An AML monitor that tracked wallets. A risk scorer that rated transaction patterns. A paper trading agent that logged entries and exits without real money. A content agent that drafted posts from report summaries. A Telegram relay that pushed alerts when something worth knowing happened. A stress tester that tried to break the system on purpose.

Each one started as a solution to a specific problem. Each one became a thing that ran on its own and talked to the others.

Day 13 to Day 15: The System Ran Without Me

By day 13 I stopped checking it every hour. I let it run overnight and looked in the morning. Reports were there. Alerts had fired. The paper portfolio had logged entries.

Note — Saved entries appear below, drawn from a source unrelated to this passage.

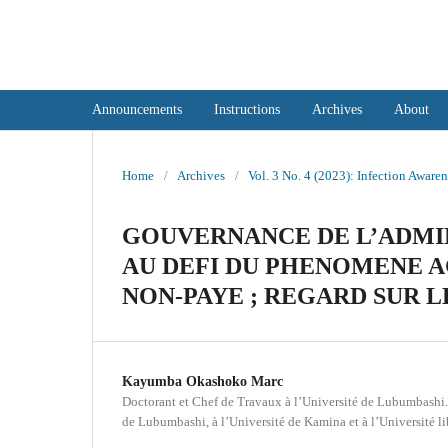
International Journal of Social Sci
Announcements
Instructions
Archives
About
Home
/
Archives
/
Vol. 3 No. 4 (2023): Infection Awar
GOUVERNANCE DE L’ADMI
AU DEFI DU PHENOMENE A
NON-PAYE ; REGARD SUR 
Kayumba Okashoko Marc
Doctorant et Chef de Travaux à l’Université de Lubumbashi. I
de Lubumbashi, à l’Université de Kamina et à l’Université l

I went to work. It kept going.

That was the thing I had not fully expected. The system did not need me to keep running. It needed me to read the output and make decisions about what to do next. But the mechanical layer was handling itself.

Day 15 I counted. 14 agents with distinct roles. 438 reports generated across the run. 190 wallets under monitoring. The numbers were not a target. They were what accumulated from following each problem to the next one.

What Actually Built It

It was not a plan. It was the discipline of solving each immediate problem as cleanly as possible, which usually meant a small dedicated component rather than adding more to something that already worked.

Every time an existing script started gaining one more responsibility, the better question was whether the new thing actually belonged there. Usually it did not. Usually the cleaner answer was a new component with a narrow responsibility that plugged into the queue.

That instinct came from working in finance. In compliance work, you do not bolt new rules onto existing rules. You write discrete checks, run them independently, and surface the results separately. That pattern translated directly into agent design.

The other thing was that I kept the constraints visible. No paid API calls unless absolutely necessary. Everything logged with a timestamp and reason. Nothing that could not be explained if someone asked why it fired. Same discipline as the work environment, applied to a personal system.

That constraint made the system more reliable than most of my early experiments, which were clever but broke in unpredictable ways.

What Came Next

The 15-day version was an operating record, not a finished product. It showed that the queue, role boundaries, logs, and status checks could hold together long enough to teach the next design constraint.

The AML engine that came out of that period is still running. The rule set expanded. The report format improved. The paper trading got a proper backtesting layer. New agents got added as new problems appeared.

But the shape of it was there by day 15. Follow the dots. Solve each problem cleanly. Let the architecture emerge from what the problems actually need. Do not design the whole thing first.

The whole thing does not exist yet. It is still being built.